**The task**
The pictures must be left out, while the rest of the data is copied exactly.

Input for this task Block Start

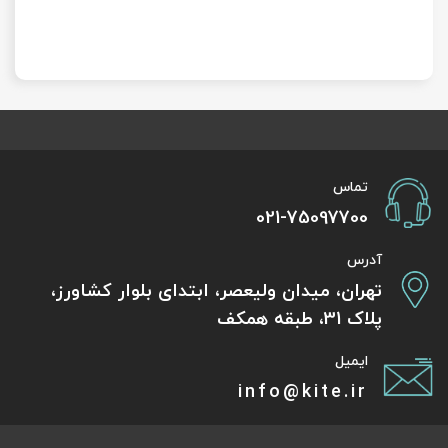
تماس
021-75097700
آدرس
تهران، میدان ولیعصر، ابتدای بلوار کشاورز،
پلاک 31، طبقه همکف
ایمیل
info@kite.ir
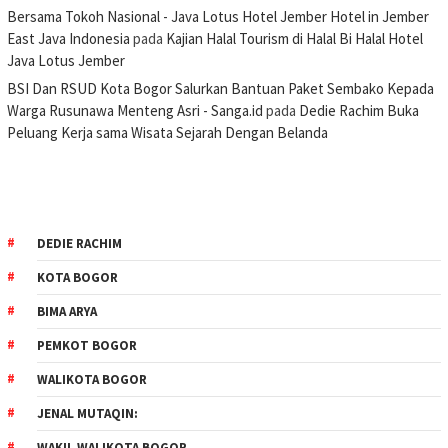
Bersama Tokoh Nasional - Java Lotus Hotel Jember Hotel in Jember
East Java Indonesia
pada
Kajian Halal Tourism di Halal Bi Halal Hotel
Java Lotus Jember
BSI Dan RSUD Kota Bogor Salurkan Bantuan Paket Sembako Kepada
Warga Rusunawa Menteng Asri - Sanga.id
pada
Dedie Rachim Buka
Peluang Kerja sama Wisata Sejarah Dengan Belanda
DEDIE RACHIM
KOTA BOGOR
BIMA ARYA
PEMKOT BOGOR
WALIKOTA BOGOR
JENAL MUTAQIN:
WAKIL WALIKOTA BOGOR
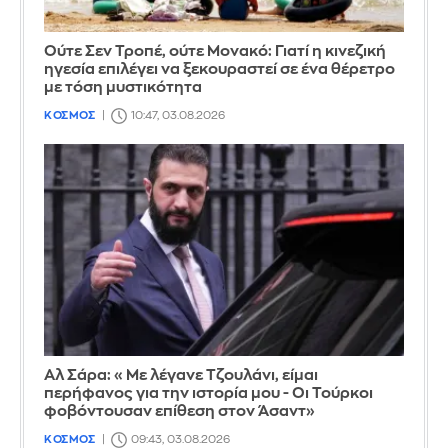
Ούτε Σεν Τροπέ, ούτε Μονακό: Γιατί η κινεζική
ηγεσία επιλέγει να ξεκουραστεί σε ένα θέρετρο
με τόση μυστικότητα
ΚΟΣΜΟΣ
10:47, 03.08.2026
Αλ Σάρα: «Με λέγανε Τζουλάνι, είμαι
περήφανος για την ιστορία μου - Οι Τούρκοι
φοβόντουσαν επίθεση στον Άσαντ»
ΚΟΣΜΟΣ
09:43, 03.08.2026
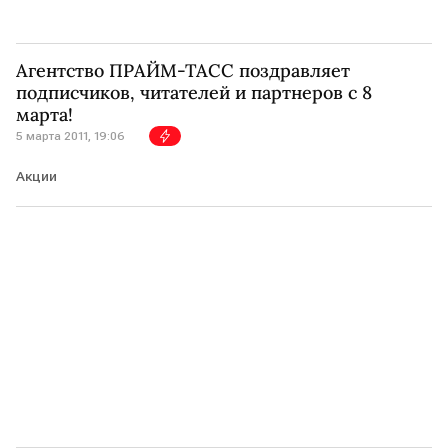
Агентство ПРАЙМ-ТАСС поздравляет
подписчиков, читателей и партнеров с 8
марта!
5 марта 2011, 19:06
Акции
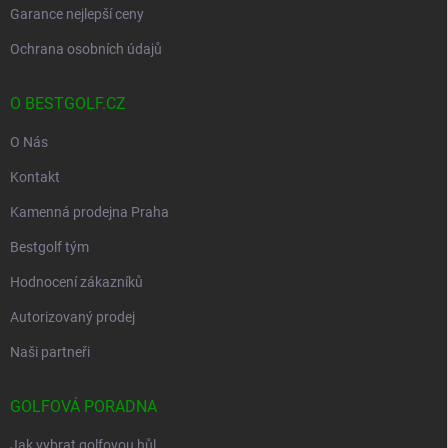
Garance nejlepší ceny
Ochrana osobních údajů
O BESTGOLF.CZ
O Nás
Kontakt
Kamenná prodejna Praha
Bestgolf tým
Hodnocení zákazníků
Autorizovaný prodej
Naši partneři
GOLFOVÁ PORADNA
Jak vybrat golfovou hůl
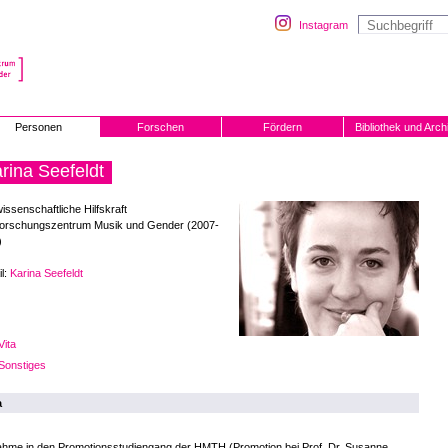
Instagram
Personen
Forschen
Fördern
Bibliothek und Arch
rina Seefeldt
issenschaftliche Hilfskraft
orschungszentrum Musik und Gender (2007-
)
l:
Karina Seefeldt
Vita
Sonstiges
a
ahme in den Promotionsstudiengang der HMTH (Promotion bei Prof. Dr. Susanne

Input for this task Block End

**Task response**
تماس
021-75097700
آدرس
تهران، میدان ولیعصر، ابتدای بلوار کشاورز،
پلاک 31، طبقه همکف
ایمیل
info@kite.ir
Bersama Tokoh Nasional - Java Lotus Hotel Jember Hotel in Jember
East Java Indonesia
pada
Kajian Halal Tourism di Halal Bi Halal Hotel
Java Lotus Jember
BSI Dan RSUD Kota Bogor Salurkan Bantuan Paket Sembako Kepada
Warga Rusunawa Menteng Asri - Sanga.id
pada
Dedie Rachim Buka
Peluang Kerja sama Wisata Sejarah Dengan Belanda
DEDIE RACHIM
KOTA BOGOR
BIMA ARYA
PEMKOT BOGOR
WALIKOTA BOGOR
JENAL MUTAQIN:
WAKIL WALIKOTA BOGOR
Ούτε Σεν Τροπέ, ούτε Μονακό: Γιατί η κινεζική
ηγεσία επιλέγει να ξεκουραστεί σε ένα θέρετρο
με τόση μυστικότητα
ΚΟΣΜΟΣ
10:47, 03.08.2026
Αλ Σάρα: «Με λέγανε Τζουλάνι, είμαι
περήφανος για την ιστορία μου - Οι Τούρκοι
φοβόντουσαν επίθεση στον Άσαντ»
ΚΟΣΜΟΣ
09:43, 03.08.2026
Агентство ПРАЙМ-ТАСС поздравляет
подписчиков, читателей и партнеров с 8
марта!
5 марта 2011, 19:06
Акции
Garance nejlepší ceny
Ochrana osobních údajů
O BESTGOLF.CZ
O Nás
Kontakt
Kamenná prodejna Praha
Bestgolf tým
Hodnocení zákazníků
Autorizovaný prodej
Naši partneři
GOLFOVÁ PORADNA
Jak vybrat golfovou hůl
Instagram
Personen
Forschen
Fördern
Bibliothek und Arch
rina Seefeldt
issenschaftliche Hilfskraft
orschungszentrum Musik und Gender (2007-
)
l:
Karina Seefeldt
Vita
Sonstiges
a
ahme in den Promotionsstudiengang der HMTH (Promotion bei Prof. Dr. Susanne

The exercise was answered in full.